• _Exercise directions_
Please copy, exactly as they appear below, the lines from the one containing "jobs and investments" through the one containing "Biscay Marine Energy".

____

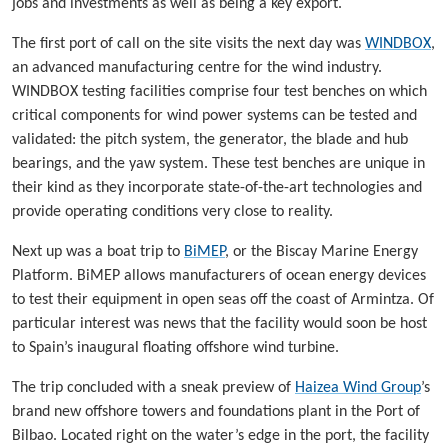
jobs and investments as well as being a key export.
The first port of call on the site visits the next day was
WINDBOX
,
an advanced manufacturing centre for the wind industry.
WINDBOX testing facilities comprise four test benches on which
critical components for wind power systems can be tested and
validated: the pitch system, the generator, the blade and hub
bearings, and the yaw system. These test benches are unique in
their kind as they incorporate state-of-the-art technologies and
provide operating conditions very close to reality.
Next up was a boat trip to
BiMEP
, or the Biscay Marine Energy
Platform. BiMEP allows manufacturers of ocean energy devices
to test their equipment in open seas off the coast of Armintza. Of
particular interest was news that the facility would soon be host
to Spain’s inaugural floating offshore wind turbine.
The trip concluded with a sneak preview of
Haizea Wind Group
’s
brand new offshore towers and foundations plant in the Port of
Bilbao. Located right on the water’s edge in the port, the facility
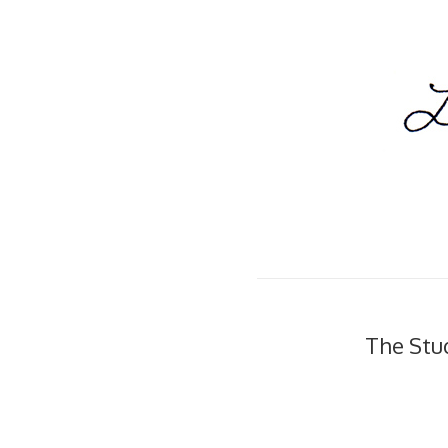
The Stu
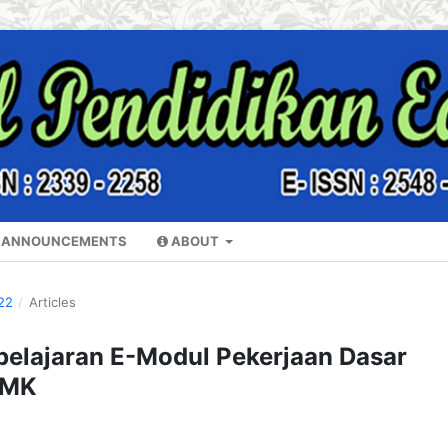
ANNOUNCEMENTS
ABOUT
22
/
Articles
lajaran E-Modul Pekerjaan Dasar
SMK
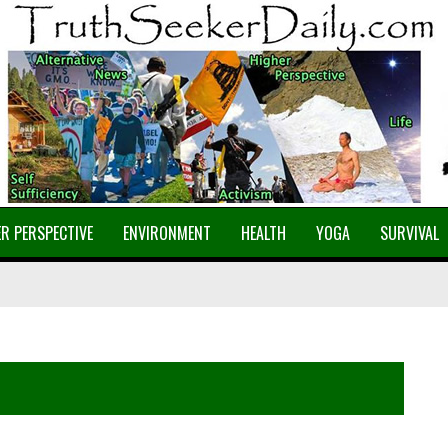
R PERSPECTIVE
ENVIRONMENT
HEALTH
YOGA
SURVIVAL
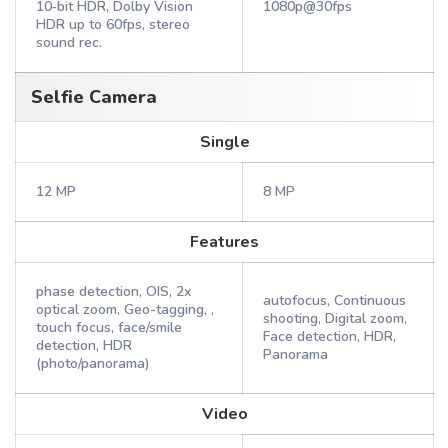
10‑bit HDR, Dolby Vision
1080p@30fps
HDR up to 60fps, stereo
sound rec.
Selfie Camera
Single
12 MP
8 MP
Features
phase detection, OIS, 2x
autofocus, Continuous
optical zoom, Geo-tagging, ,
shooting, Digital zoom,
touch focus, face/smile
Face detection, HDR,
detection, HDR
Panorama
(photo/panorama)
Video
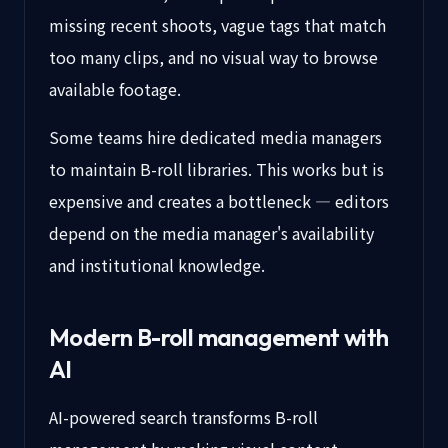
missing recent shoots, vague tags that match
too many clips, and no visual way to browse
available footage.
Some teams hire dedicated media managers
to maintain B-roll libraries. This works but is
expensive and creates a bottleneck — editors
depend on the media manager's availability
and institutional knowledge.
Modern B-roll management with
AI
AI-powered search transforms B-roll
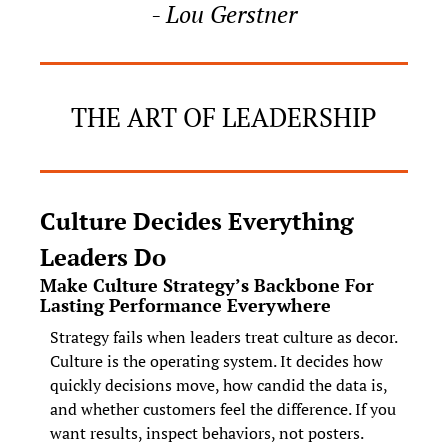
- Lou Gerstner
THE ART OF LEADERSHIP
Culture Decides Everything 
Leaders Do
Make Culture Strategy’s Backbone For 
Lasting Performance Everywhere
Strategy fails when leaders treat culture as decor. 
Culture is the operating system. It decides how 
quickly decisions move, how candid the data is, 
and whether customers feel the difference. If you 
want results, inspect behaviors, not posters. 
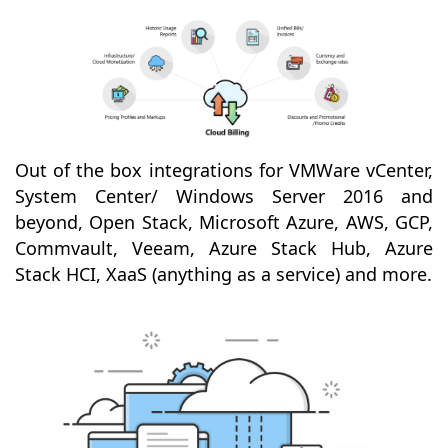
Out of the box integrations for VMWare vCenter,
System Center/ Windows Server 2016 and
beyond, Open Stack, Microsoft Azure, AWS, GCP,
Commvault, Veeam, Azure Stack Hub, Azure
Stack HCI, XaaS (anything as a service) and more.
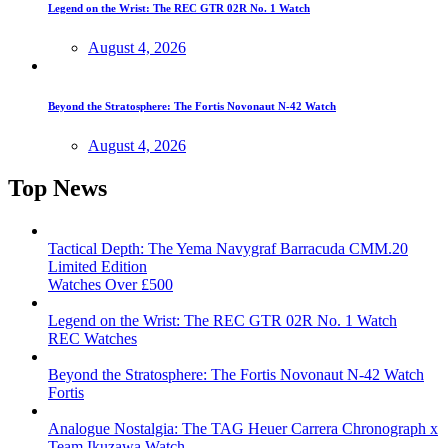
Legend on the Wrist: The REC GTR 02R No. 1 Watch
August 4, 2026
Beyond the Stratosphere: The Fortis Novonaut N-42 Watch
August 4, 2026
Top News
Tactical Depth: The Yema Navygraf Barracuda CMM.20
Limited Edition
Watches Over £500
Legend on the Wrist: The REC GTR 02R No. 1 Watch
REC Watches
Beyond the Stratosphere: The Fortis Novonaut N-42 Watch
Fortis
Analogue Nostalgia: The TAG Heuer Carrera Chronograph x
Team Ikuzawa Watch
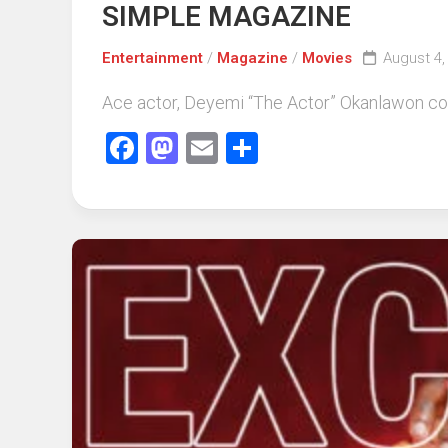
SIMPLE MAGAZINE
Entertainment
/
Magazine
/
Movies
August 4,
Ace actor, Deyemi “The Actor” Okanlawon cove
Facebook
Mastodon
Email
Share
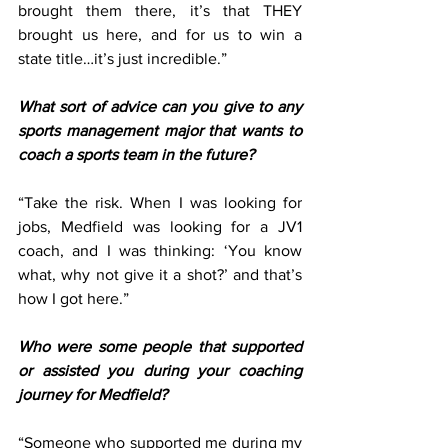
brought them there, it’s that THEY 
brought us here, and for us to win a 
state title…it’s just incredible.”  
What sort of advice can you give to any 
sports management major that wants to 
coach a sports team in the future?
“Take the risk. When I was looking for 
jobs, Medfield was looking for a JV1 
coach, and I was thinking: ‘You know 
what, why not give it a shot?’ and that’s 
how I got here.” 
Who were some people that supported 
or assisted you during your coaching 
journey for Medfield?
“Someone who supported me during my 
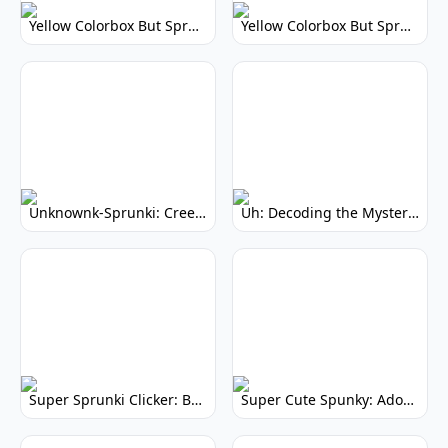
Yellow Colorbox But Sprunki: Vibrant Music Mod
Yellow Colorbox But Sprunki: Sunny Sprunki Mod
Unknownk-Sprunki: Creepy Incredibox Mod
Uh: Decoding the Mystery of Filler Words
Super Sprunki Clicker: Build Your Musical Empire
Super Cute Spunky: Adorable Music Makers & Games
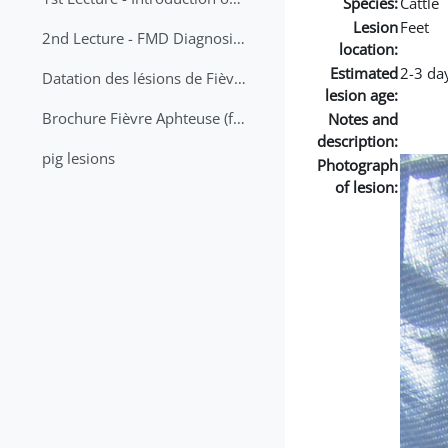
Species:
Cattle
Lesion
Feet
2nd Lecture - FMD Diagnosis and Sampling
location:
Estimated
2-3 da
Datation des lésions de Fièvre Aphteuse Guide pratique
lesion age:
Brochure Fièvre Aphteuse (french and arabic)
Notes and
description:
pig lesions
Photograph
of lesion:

____

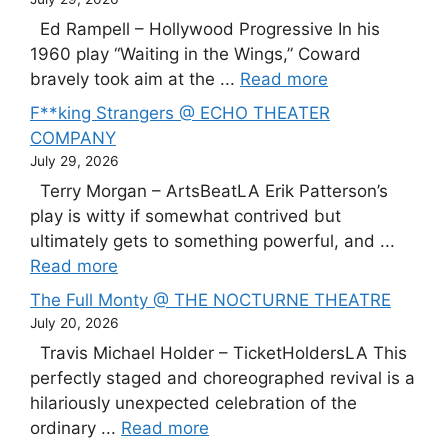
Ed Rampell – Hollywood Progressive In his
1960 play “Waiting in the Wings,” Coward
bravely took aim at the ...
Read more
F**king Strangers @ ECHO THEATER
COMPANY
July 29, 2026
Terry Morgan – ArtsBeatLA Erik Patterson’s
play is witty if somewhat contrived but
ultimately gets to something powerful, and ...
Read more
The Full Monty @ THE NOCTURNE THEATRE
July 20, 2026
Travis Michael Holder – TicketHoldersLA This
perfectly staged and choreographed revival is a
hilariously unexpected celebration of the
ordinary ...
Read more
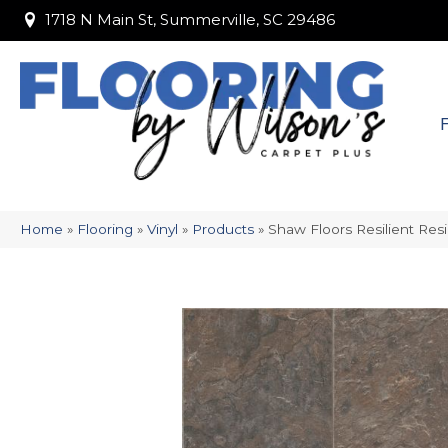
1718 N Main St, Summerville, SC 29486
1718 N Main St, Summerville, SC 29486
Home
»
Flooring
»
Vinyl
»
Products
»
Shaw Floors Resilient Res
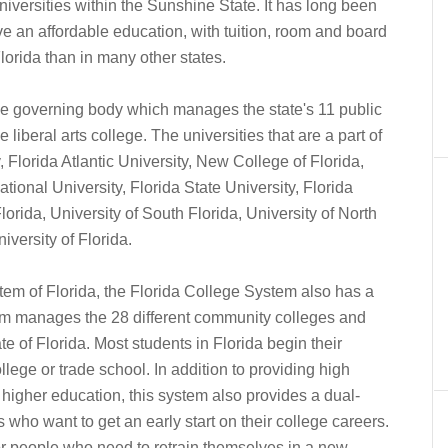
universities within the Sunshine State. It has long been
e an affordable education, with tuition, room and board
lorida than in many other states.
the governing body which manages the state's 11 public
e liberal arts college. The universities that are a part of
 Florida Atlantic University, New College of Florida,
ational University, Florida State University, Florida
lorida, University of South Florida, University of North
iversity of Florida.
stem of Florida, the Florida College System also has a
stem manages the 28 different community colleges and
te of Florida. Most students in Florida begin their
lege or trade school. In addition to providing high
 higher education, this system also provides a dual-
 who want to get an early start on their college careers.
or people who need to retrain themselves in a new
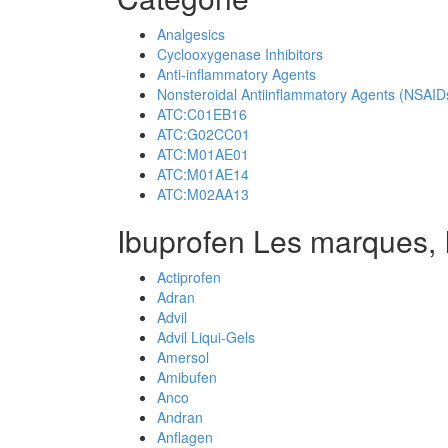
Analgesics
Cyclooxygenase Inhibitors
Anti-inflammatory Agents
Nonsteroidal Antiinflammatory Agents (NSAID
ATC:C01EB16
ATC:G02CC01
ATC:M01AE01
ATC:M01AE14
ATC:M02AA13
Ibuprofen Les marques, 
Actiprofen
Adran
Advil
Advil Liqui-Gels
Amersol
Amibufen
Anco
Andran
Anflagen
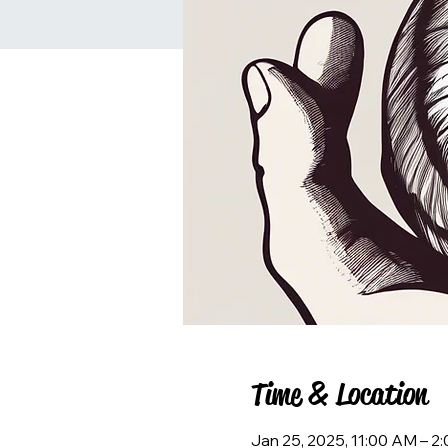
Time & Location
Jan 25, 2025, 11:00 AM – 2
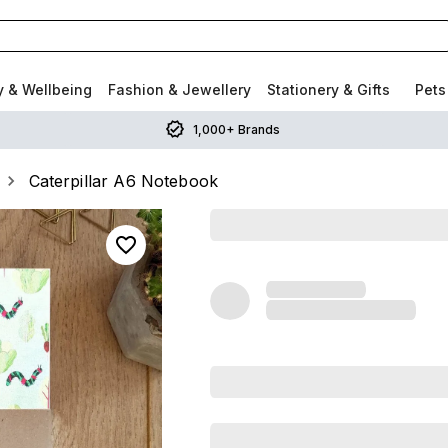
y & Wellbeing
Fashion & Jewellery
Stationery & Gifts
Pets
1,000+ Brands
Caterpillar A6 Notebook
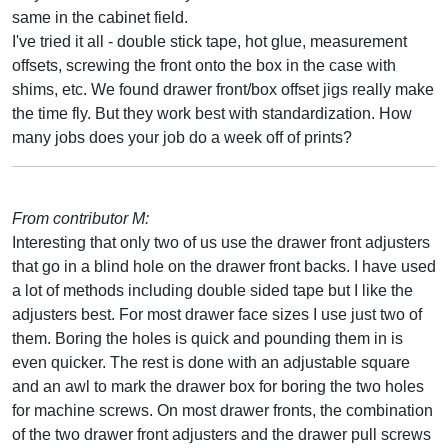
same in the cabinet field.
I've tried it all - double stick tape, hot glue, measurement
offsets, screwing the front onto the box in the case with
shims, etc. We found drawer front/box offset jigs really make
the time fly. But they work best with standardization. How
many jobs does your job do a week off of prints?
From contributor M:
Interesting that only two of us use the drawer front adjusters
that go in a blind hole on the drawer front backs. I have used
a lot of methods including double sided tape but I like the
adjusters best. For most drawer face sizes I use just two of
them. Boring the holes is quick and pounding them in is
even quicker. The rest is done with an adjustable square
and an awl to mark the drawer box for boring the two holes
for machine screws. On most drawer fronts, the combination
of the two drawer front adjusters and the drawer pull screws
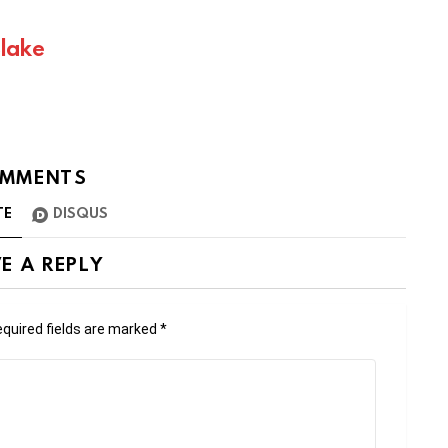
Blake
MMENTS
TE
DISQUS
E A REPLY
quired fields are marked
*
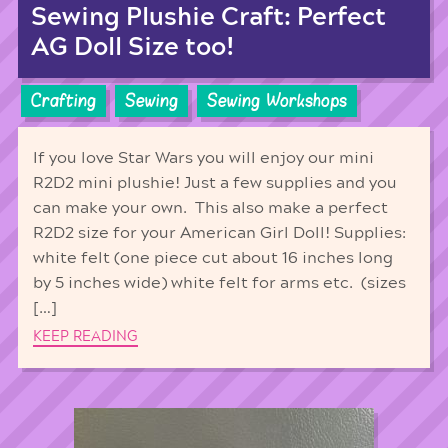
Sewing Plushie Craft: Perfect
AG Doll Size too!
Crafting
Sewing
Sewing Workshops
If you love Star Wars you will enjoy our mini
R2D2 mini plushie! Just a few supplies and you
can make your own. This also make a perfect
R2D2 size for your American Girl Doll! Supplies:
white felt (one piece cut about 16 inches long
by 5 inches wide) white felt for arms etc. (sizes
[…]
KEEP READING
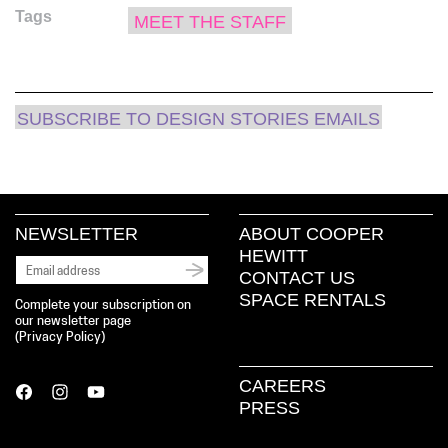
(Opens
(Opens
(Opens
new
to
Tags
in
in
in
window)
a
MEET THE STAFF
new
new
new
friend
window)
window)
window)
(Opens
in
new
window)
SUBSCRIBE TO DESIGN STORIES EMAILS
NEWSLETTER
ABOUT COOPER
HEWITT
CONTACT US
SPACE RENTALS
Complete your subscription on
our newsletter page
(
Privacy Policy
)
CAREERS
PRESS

____

• _Exercise solution_
jobs and investments as well as being a key export.
The first port of call on the site visits the next day was
WINDBOX
,
an advanced manufacturing centre for the wind industry.
WINDBOX testing facilities comprise four test benches on which
critical components for wind power systems can be tested and
validated: the pitch system, the generator, the blade and hub
bearings, and the yaw system. These test benches are unique in
their kind as they incorporate state-of-the-art technologies and
provide operating conditions very close to reality.
Next up was a boat trip to
BiMEP
, or the Biscay Marine Energy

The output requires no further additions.